Alla commissione – ricorda Palazzo Chigi – erano state affidate due funzioni: realizzare un’attenta ricognizione dei trattamenti economici percepiti annualmente dai titolari di cariche e incarichi pubblici nei sei principali Stati dell’Area Euro; e, sulla base dei risultati ottenuti, calcolarne la media ponderata rispetto al Pil.

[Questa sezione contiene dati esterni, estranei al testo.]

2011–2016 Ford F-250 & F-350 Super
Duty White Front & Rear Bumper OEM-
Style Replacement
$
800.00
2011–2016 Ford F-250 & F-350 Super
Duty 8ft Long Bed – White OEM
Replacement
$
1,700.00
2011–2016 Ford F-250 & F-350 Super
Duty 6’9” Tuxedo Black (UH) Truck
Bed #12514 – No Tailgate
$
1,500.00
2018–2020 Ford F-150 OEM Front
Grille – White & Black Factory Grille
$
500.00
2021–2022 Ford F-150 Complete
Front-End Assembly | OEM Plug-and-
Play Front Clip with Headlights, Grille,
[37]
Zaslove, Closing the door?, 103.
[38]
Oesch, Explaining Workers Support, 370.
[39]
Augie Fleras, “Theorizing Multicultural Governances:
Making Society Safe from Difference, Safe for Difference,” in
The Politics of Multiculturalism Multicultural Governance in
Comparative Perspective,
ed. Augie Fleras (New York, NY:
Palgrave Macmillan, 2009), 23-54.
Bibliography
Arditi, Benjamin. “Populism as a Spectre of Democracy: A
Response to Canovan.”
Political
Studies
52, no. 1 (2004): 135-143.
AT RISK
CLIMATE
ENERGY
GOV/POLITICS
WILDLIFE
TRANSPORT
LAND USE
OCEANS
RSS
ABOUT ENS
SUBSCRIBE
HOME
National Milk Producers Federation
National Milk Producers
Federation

La commissione: “Difficile raccogliere i dati”. La commissione Giovannini si è però soffermata su un aspetto in particolare, cioè il livellamento retributivo tra Italia e Ue: viene “segnalata” al governo “l’opportunità” di rivedere le norme adottate a luglio dal governo Berlusconi, che prevedono la fissazione in base alla media europea dei tetti agli stipendi di deputati e senatori, membri di organi costituzionali, vertici di authority e agenzie e figure apicali della pubblica amministrazione. Quelle disposizioni, infatti, “appaiono obiettivamente di difficile (se non impossibile) applicazione”.

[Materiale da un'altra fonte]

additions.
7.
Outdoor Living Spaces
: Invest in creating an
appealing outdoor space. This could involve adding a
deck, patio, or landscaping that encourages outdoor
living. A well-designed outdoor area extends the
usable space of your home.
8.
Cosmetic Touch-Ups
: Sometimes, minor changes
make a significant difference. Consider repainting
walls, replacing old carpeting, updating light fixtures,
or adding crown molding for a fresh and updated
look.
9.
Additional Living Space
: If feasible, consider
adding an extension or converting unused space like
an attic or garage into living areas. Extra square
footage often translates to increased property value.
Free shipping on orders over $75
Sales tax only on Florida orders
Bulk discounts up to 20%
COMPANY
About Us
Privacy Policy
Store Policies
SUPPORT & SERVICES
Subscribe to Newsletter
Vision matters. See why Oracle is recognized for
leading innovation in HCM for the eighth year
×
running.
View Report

In sostanza la commissione spiega che la raccolta di dati dipende “dalla volontà o possibilità di istituzioni ed enti” stranieri “di trasmettere i dati richiesti per le singole posizioni: ciò rende incerta la possibilità di calcolare le medie retributive e quindi i tetti, lasciando a priori indeterminato il risultato”. In particolare, “alla prova dei fatti” sono “risultate non confermate” le ipotesi su cui le disposizioni adottate dal governo Berlusconi poggiano. E cioè, che ci sia “perfetta corrispondenza tra la struttura istituzionale e la struttura retributiva vigenti in Italia e quelle vigenti negli altri Paesi”; che ci sia “piena disponibilità delle autorità” straniere “a fornire i dati con la disaggregazione necessaria a calcolare una ‘retribuzione omnicomprensiva”; che la trasmissione dei dati non sia impedita da norme sulla privacy.

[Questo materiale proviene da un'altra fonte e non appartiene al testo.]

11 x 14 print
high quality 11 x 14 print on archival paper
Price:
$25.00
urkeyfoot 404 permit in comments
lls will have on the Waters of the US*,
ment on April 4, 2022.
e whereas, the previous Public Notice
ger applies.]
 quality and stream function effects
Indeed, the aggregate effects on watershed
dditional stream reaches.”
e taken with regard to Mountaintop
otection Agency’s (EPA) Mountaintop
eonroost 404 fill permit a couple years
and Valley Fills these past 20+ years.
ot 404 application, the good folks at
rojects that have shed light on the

Infine problemi propriamente statistici. “Inoltre – avverte la commissione – tenuto conto dell’effetto giuridico automatico attribuito alle medie retributive, l’interpretazione fornita a marzo 2012 dalla presidenza del Consiglio ha evidenziato l’impossibilità” di calcolare i “dati mancanti attraverso appropriate tecniche statistiche: infatti, la normativa richiede la disponibilità non di ‘trattamenti astrattamente computabili applicando le norme in vigore nei sei Paesi, ma esattamente di quelli ‘percepitì, vale a dire effettivamente corrisposti”.